Dennis L Hitzeman's world of science and technology
 
 

June

Posted at June 27, 2019 by

As much as many pan the notion, I believe we have entered the Age of the Screen. If you’re the observant type, you’ll notice screens are everywhere. There are multiples in our houses, and not just TVs. How many of us own more than one computer, tablet, and smartphone? I know I’m guilty, and likely so are you. And that doesn’t even include the screens at work, school, the restaurant, and just about everywhere else we look.

There is lots of press about the negatives of “screen time,” and to be sure, unmanaged, it is a negative, but I posit that our problem with screen time and all these ubiquitous, big screens is that we haven’t figured out how to use them yet. We’re in an era where technology is developing faster than we understand its impact, and it shows.

Follow me here: one of the main arguments against screen time is that it is addictive and changes brain development, especially in children. The fact that is true is undeniable, yet it also glosses over a particular set of facts: both the addiction and the development are manageable if we don’t stop doing the things we did before the screens.

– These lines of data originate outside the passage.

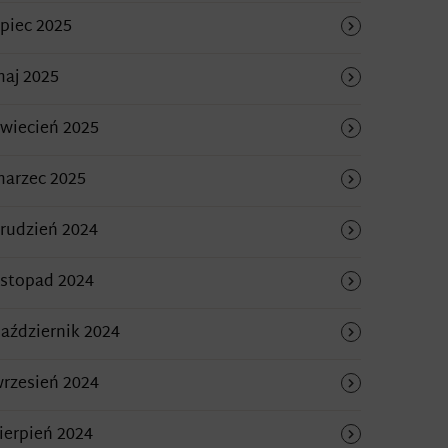
ipiec 2025
aj 2025
wiecień 2025
arzec 2025
rudzień 2024
istopad 2024
aździernik 2024
rzesień 2024
ierpień 2024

Screens are a modern addition to a long history that changes how humans behave, and what is lacking is management.

I find this subject particularly fascinating because so much of what I do right now involves screens. I create art on them. I write on them. I communicate on them. I interact on them. In those ways, screens are incredibly beneficial for me in a variety of ways. Where the screens fail me is when I use them to sate my sometimes overwhelming boredom by almost ritualistic use of the screen as brain candy. That failure is fixable. It’s a simple matter of doing other things. It’s a matter of discipline.

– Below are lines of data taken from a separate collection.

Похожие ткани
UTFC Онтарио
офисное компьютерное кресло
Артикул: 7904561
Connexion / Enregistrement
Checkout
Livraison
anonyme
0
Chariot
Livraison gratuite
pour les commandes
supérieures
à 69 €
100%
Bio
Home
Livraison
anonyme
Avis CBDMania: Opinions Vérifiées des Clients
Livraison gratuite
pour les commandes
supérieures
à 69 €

For me, the beauty of the screens is that they work the way my brain does. I get not everyone feels that way. But the fact is screens are here to stay, so we should start learning how to manage them for the best use possible. And that management is possible. We just have to do it.

–DLH

 
 

November

Posted at November 13, 2013 by

For whatever reason, I’ve been doing a lot of thinking about science recently, especially as it applies to getting kids interested in science and keeping them interested.

One of the points I keep coming back to in this thinking is how often science is sold to kids in a very narrow and limited view of the universe. This view seems to say that science is this small set of things and that anything that lies outside that set is not real science.

What I see in this view is teaching a worldview to kids that does not mesh with what scientists, especially physicists and biologists, are revealing to all of us about the universe. Even as scientific inquiry reveals the universe to be more complex and more bizarre than we imagined, the worldview sold to kids seems to be becoming narrower and more boring.

What I would love to see happening in the scientific world is encouraging kids to explore their environments free of preconceptions. Sure, teach them what we think we already know, but be sure to emphasize we only know it until new or better evidence comes along. We should teach kids to find the flaws in what we think we know instead of proclaiming we already know it.

After all, isn’t that what the scientific world demands of other ways of thinking? That should be a demand that cuts both ways.